SINGAPORE is embarking on an ambitious project to develop a technology road map that can help it deal with its rubbish, all the way till 2050.
The National Environment Agency (NEA) recently called for proposals to review how the country collects, sorts, separates, recycles and treats its waste.
The consultancy firm that is selected must also look to other countries to see how those processes can be improved.
The study is expected to produce "a clear and realistic 2030 vision and an ambitious 2050 vision of a sustainable waste management system, given Singapore's constraints and challenges", said the NEA in tender documents.
The NEA received submissions from eight firms by its July 18 deadline and is reviewing them.
The project is expected to start by September and last eight months.
A comprehensive plan will be critical in dealing with Singapore's ballooning waste matter.

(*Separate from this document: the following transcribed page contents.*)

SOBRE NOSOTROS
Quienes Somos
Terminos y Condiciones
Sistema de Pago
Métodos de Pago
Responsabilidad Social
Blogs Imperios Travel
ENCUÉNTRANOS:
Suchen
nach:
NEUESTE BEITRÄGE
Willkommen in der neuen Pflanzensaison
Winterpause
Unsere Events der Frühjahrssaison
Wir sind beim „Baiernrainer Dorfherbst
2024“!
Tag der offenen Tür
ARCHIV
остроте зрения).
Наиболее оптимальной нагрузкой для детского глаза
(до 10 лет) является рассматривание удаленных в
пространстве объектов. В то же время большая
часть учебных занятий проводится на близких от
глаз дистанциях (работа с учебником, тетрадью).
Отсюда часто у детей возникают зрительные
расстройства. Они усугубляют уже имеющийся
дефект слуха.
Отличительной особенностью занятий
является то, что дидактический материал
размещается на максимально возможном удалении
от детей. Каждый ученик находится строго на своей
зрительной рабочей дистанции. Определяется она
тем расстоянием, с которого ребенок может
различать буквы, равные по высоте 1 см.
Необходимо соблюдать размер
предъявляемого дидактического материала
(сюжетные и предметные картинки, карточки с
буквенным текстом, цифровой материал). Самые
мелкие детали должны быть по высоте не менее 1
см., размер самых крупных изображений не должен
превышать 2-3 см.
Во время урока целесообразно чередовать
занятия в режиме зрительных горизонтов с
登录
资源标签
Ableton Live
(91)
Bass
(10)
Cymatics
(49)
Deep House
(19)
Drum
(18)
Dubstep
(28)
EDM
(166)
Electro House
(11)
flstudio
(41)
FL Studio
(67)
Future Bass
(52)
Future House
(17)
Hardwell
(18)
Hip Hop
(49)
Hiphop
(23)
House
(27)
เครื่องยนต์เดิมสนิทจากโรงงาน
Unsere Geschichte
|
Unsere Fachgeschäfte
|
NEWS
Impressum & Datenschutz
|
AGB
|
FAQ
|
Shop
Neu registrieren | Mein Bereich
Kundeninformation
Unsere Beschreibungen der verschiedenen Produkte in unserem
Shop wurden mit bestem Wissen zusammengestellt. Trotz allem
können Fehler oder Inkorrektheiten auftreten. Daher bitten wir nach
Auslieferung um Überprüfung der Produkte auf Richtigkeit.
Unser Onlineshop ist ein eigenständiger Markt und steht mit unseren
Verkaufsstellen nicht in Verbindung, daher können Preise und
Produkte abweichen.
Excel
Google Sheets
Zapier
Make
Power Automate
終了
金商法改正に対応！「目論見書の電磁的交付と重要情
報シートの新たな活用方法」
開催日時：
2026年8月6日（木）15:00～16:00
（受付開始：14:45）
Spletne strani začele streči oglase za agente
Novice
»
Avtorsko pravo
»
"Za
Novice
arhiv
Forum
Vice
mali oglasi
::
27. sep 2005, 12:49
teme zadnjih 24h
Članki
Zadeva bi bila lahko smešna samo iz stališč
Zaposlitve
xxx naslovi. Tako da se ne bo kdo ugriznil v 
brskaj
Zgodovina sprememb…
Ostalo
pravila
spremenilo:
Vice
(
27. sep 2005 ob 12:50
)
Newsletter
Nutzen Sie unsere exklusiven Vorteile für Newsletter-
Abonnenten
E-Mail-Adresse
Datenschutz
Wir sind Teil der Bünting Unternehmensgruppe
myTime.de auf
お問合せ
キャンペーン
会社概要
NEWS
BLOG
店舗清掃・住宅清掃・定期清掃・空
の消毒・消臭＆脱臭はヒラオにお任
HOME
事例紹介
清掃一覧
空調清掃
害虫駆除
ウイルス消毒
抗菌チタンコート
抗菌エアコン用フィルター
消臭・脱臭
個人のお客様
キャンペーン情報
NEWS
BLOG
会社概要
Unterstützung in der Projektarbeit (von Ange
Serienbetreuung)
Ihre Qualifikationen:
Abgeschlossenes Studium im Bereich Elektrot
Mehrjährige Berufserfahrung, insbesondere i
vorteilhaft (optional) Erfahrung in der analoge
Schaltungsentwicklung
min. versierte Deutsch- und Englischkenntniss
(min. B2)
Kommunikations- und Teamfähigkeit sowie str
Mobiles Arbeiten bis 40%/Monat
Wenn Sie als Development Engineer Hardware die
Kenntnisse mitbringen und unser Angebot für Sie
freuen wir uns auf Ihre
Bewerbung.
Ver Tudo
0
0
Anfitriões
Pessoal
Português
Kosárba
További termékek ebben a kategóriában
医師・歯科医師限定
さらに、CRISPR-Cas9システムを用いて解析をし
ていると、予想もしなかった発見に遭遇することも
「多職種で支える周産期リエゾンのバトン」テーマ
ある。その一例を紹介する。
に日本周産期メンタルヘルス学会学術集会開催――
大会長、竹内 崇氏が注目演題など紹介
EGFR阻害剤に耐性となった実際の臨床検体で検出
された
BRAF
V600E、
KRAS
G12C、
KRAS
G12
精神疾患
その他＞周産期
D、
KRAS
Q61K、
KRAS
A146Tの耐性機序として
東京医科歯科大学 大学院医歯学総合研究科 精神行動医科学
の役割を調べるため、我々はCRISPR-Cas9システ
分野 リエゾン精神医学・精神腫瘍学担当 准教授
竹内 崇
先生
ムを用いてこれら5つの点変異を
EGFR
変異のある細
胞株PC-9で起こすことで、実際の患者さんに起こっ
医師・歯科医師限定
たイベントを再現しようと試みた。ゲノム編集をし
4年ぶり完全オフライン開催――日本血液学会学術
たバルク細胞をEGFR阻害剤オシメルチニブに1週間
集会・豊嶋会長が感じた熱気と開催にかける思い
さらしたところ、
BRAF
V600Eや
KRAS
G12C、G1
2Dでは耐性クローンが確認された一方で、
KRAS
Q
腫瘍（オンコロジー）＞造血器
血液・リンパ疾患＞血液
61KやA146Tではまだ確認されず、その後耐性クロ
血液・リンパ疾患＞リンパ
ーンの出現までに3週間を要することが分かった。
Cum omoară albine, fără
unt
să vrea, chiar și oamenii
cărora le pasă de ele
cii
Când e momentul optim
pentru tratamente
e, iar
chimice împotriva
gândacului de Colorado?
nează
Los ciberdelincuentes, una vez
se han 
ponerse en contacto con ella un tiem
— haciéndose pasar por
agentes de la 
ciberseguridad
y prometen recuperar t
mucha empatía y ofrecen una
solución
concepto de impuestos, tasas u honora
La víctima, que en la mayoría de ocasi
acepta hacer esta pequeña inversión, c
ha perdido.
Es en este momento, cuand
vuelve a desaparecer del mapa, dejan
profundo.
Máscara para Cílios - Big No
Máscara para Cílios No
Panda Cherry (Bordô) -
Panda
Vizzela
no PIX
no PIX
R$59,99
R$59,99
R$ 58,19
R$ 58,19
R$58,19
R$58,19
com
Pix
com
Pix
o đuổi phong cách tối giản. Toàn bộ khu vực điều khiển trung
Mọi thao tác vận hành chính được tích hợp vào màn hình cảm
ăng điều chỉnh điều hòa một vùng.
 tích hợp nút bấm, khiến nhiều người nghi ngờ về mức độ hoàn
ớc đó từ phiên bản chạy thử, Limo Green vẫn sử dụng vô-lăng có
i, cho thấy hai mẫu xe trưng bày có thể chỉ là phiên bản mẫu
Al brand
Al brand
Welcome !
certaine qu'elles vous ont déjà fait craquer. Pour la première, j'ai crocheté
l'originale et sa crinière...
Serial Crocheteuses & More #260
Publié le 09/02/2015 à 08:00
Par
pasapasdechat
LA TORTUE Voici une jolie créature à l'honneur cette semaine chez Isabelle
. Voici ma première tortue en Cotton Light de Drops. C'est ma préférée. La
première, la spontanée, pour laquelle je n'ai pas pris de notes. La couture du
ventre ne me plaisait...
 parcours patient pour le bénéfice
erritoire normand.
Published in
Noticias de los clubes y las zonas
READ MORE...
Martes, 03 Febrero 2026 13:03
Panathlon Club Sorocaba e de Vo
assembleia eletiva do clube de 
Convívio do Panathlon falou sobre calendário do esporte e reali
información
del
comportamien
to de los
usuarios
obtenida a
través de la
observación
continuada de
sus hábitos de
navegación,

With the population and economy growing, the country is expected to produce 12.3 million tonnes of rubbish in 2030, up 57 per cent from last year.
The agency noted several areas which can be improved, including in the sorting of waste.
"Most of the local materials recovery facilities are small-scale operations where sorting processes are performed manually," it said in the document, adding that this is both expensive and time-consuming.
It wants the consultant to look for and assess state-of-the-art technologies, including auto-sorting machines, that can dramatically boost the plants' manpower productivity.
There should also be recommendations to help people separate their dry and wet waste more easily, to meet the 2030 target that 70 per cent of all rubbish should be recycled.
The NEA noted that most of the current waste collection equipment and facilities, such as the single steam chute system in most high-rise flats, do not allow different types of waste to be stored and collected separately.
Ms Melissa Tan, chairman of the Waste Management and Recycling Association of Singapore, said its members had been consulted on the targets.
She added that the targets can be met if the Government is prepared to help by investing in technology.
"There are very mature waste sorting and separating technologies in Europe," she said.
"It would be easy to transfer the technology and knowledge to Singapore, but the machines are very costly. Firms here may not have the deep pockets to get them."
One way to solve this, she suggested, would be for the Government to invest in an advanced, centralised sorting facility and charge firms to use it.
"Singapore's waste management has already improved a lot since the 1970s and 1980s and, with technology, it can improve further," she added.